VIGIL traite le réseau comme un unique lien logique : le TTL link-local est transporté d'un bout à l'autre sans décrément. Un paquet émis avec TTL 255 arrive avec TTL 255, et la pile réceptrice le considère comme légitimement local — parce que, du point de vue de la diffusion, il l'est.
DDS et ROS 2
Les intergiciels DDS — dont s'appuie ROS 2 par l'intermédiaire de son RMW — reposent nativement sur le multicast IP pour la découverte des participants. Comme VIGIL réplique ce multicast IP chiffré entre les membres, cette découverte peut fonctionner à travers le mesh sans passerelle applicative dédiée : les participants s'annoncent et se trouvent comme sur un LAN.
In English
VIGIL-MESH replicates encrypted IP multicast across the mesh: mDNS, SSDP, WS-Discovery, LLMNR, LAN games and business UDP reach interested members as if on one wire. A local IGMPv3/MLDv2 querier picks up subscriptions with zero configuration.

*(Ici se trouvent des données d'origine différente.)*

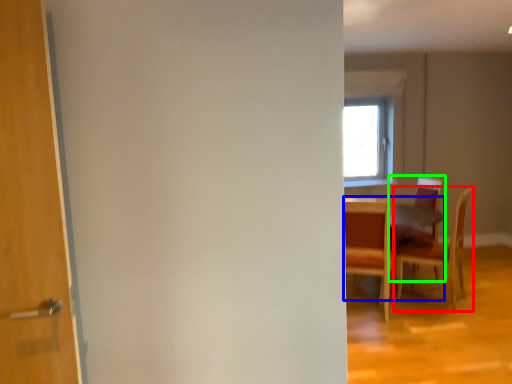 Question: Considering the real-world distances, which object is farthest from chair (highlighted by a red box)? table (highlighted by a blue box) or chair (highlighted by a green box)?

Choices:
 (A) table
 (B) chair

Answer: (A)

Each sender uses a rotating 32-byte ChaCha20-Poly1305 sender key; the group id is an opaque BLAKE2s hash, so the relay fans packets out without reading them. A two-stage storm control (200 pps per sender, 2000 pps per network, no echo, strict dedup) keeps the mesh stable, and link-local TTL 255 arrives intact.
DDS-based discovery, including ROS 2, rides on this replicated multicast. End-to-end ROS 2 validation is on the roadmap, and storm control needs watching under chatty discovery.